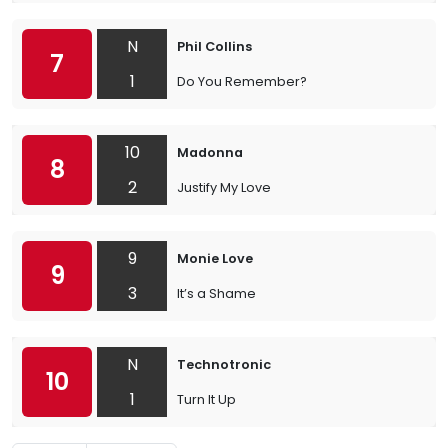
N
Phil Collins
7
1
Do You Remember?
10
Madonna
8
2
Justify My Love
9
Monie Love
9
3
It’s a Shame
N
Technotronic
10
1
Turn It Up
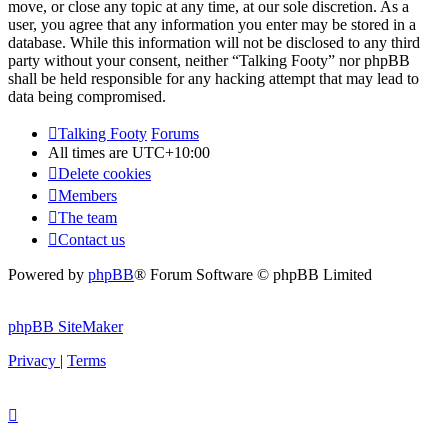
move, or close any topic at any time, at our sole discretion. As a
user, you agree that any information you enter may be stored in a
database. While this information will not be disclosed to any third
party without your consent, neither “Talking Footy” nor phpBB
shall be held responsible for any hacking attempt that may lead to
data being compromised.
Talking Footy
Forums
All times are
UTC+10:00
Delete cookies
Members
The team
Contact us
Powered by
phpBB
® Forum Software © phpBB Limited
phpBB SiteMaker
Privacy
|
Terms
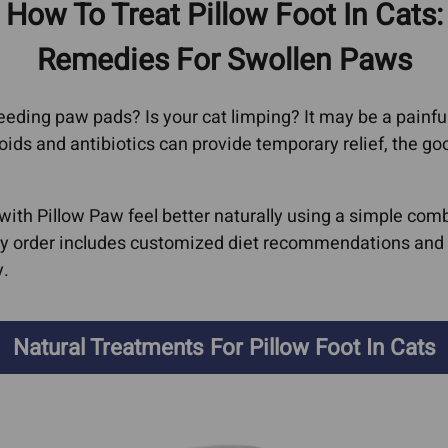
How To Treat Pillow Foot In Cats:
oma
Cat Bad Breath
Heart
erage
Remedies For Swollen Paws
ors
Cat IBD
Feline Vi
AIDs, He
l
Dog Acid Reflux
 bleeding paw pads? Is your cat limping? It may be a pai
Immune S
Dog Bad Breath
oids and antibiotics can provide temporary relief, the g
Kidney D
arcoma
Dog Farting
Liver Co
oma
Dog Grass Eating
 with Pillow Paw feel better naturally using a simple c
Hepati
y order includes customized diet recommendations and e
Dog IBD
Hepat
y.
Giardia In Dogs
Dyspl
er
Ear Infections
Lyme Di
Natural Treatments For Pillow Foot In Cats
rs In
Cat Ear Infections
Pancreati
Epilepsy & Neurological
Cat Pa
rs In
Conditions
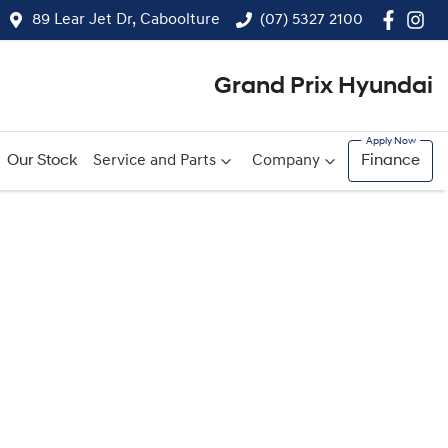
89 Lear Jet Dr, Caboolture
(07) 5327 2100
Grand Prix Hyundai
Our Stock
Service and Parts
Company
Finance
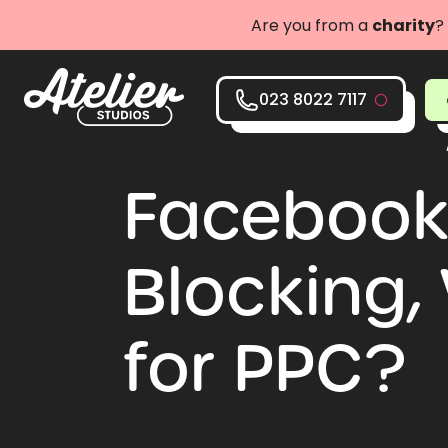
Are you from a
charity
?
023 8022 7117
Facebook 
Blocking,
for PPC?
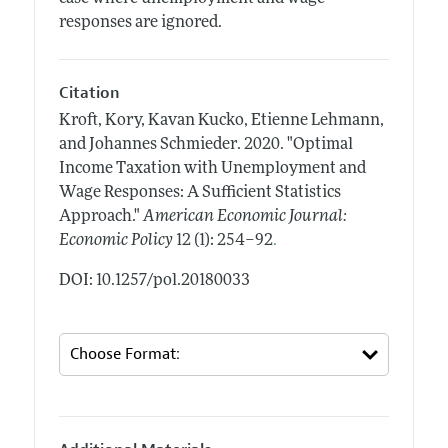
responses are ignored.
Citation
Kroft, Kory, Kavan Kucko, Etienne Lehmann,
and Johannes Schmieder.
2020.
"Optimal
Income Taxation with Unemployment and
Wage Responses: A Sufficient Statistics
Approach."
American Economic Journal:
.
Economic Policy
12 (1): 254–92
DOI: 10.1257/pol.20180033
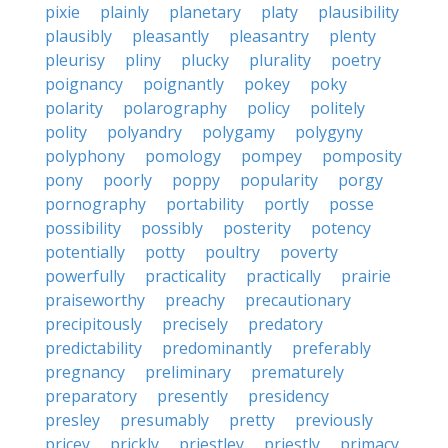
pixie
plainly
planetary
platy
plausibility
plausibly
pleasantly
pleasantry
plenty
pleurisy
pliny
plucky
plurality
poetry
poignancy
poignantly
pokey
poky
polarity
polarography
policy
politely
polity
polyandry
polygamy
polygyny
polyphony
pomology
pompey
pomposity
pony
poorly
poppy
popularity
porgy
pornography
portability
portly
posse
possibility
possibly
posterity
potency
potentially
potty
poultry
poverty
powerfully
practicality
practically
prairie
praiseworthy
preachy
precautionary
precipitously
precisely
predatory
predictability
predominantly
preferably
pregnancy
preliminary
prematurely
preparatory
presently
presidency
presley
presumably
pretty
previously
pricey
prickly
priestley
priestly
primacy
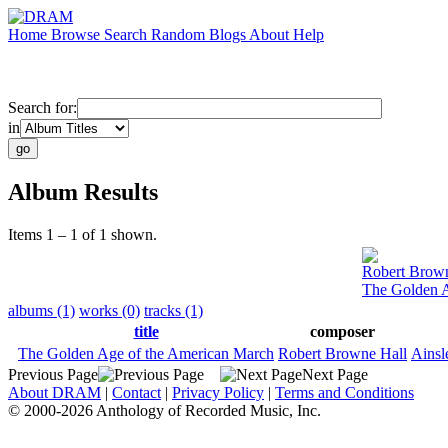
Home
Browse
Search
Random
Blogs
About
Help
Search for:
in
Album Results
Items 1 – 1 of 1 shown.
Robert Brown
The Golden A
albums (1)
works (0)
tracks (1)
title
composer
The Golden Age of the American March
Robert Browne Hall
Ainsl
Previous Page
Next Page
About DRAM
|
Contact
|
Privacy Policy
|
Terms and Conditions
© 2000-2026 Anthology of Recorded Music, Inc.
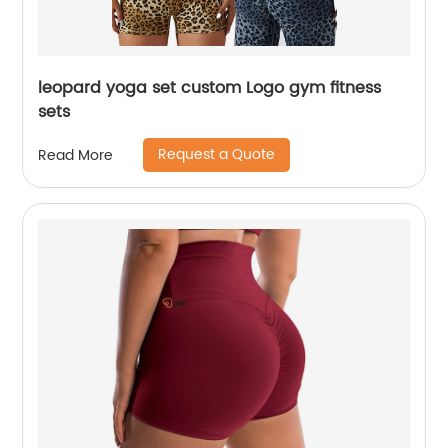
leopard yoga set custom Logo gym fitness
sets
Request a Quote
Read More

= What you have to do =
Where does the word "Cats" appear in the records above? Return every line that holds it.

= Answer space =
How To Treat Pillow Foot In Cats:
Natural Treatments For Pillow Foot In Cats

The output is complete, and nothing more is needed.